Паром приблизился к берегу, развернулся и стал двигаться параллельно высоким выцветшим зеленым утесам. Райзер указал на здания сизого цвета, увеличивающиеся по мере нашего приближения, – массивные асимметричные башни, расставленные волнистыми линиями над обрывом. Они поддерживали остатки того, что когда-то могло быть крышей: выпуклые зазубренные куски, похожие на скорлупки огромного яйца. Мы проплыли под ближайшей башней. Паром накренился, выполняя очередной широкий разворот и высоко поднимая брызги. Нашему взгляду предстали зияющие в крыше дыры.
Увлекательное путешествие для маленьких Предтеч! Теперь я понял, о каких детях говорила Винневра.
Во многих километрах дальше высилось большое серое пятно с ровным горизонтальным верхом. Когда мы подплыли ближе, оно превратилось в огромную кривую стену падающей воды. Ее основание тонуло в густых тучах брызг. Водопад, по моим прикидкам, имел высоту девять или десять километров.
– Буря? – нахмурился Райзер.
– Не думаю, – сказал я.
Мы приближались к белой пене. Когда уже казалось, что сейчас окунемся в нее, паром начал подниматься параллельно водопаду – так птица взлетает вдоль стены. Достигнув кромки, мы перевалили через нее и помчались над широким пространством зеленой от водорослей воды. Паром снизился к блестящей поверхности и вновь обзавелся широким шлейфом брызг, быстро двигаясь против течения.
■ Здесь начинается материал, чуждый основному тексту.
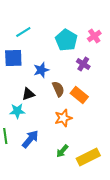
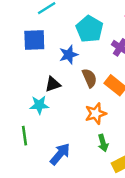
cyan pentagon: (66, 40) -> (89, 29), moved
blue arrow: (30, 139) -> (60, 154), moved
green arrow: (62, 151) -> (103, 143), moved, turned -56

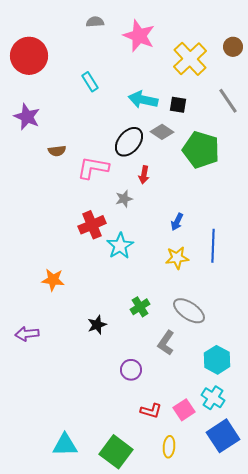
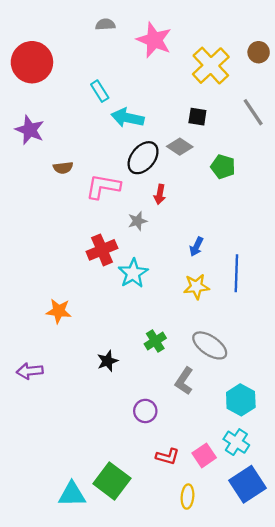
cyan arrow: (143, 100) -> (128, 118), moved
green pentagon: (201, 150) -> (223, 167), size x0.6
green square: (116, 452) -> (112, 481), moved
Некоторое время спустя течение изменилось и понесло нас к яме в центре водоема – огромной, двадцати-тридцати километров в диаметре. Пробиваясь сквозь череду радуг и облаков водяной пыли, сближаясь с краем внутреннего водопада, я понял, что он намного выше, чем внешний.
– Похоже на мишень, – прокомментировал Райзер. – Библиотекарю нравятся мишени. Как думаете, она здесь?
Рядом встала Винневра.
– Это не Библиотекарь, – упрямо заявила она. – И даже не Предтеча. Это маленький ребенок.
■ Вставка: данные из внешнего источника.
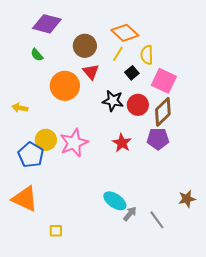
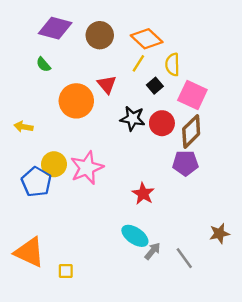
brown circle: (85, 46) -> (100, 35), moved
red star: (122, 143) -> (143, 194), moved
orange triangle: (25, 199) -> (29, 252), moved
Бессмыслица какая-то. Но лорда-адмирала слова девушки заинтересовали.
Опять это название! Я больше не желал его слышать.
Паром развернулся и накренился, и мы увидели солнце, почти касающееся высокого затененного небесного моста. На востоке проглядывала красно-серая луна с волчьим оскалом, и шириной она была с обе мои ладони – растущий полумесяц, близкий настолько, что даже в его тенях просматривались детали неровной поверхности.
– Предтечи способны разрывать планеты, как апельсин, – сказал я.
Он продемонстрировал орбиту, которая обязательно приведет к столкновению с волчьим шаром. Диаграмма была столь яркой, что я почувствовал себя полуслепым, но зато понял, насколько все важно и срочно. Мои представления об орбитальном движении и крупномасштабных тактических действиях значительно обогатились благодаря наставлениям лорда-адмирала.
А ведь еще недавно я верил, что звезды – это дыры, проклеванные в небе большими птицами, охотящимися на насекомых!
Перевод Ореола на курс столкновения имеет смысл. Если какая-либо сторона утратит контроль и не восстановит его за определенный срок, то по заблаговременно составленному плану колесо будет разбито о шар с волчьей мордой.
То есть самоуничтожится.
Я вцепился в сиденье, охваченный инстинктивным ужасом, однако не из-за мрачной, но все еще абстрактной перспективы.
Паром нырнул в центральный водопад. Кроме низкого гула, мы ничего не услышали, но то, что открылось взорам, заставило нас взвыть и схватиться друг за друга. Даже гигантская Мара заскулила, пряча морду в ладонях.
Пока мы падали, темная стена воды повсюду делилась на сотни вихрящихся вертикальных потоков, которые лучились оттенками синего и зеленого. Потоки переплетались друг с другом, словно змеи, создавали невероятные узоры, сливались и расходились.
Мы вдруг лишились веса и полетели к потолку, цепляясь друг за друга. Райзера и Мару стошнило; меня тянуло последовать их примеру.
Падение в водопаде длилось много минут, а затем вода кончилась; теперь мы летели в бездонную яму. Выше и позади потоки изгибались, образуя вогнутый подвижный потолок. Сомнений не осталось: мы внутри громадного колеса, глубоко под его поверхностью. Куда нам идти теперь, я не представлял.
К нам все еще не возвращался из-за свободного падения вес, но хотя бы тошнота прошла. О скорости спуска было трудно судить, как и о его протяженности: это вполне могли быть десятки или даже сотни километров. Мои глаза постепенно приспособились к темноте – к необыкновенному, чернее ночи, мраку.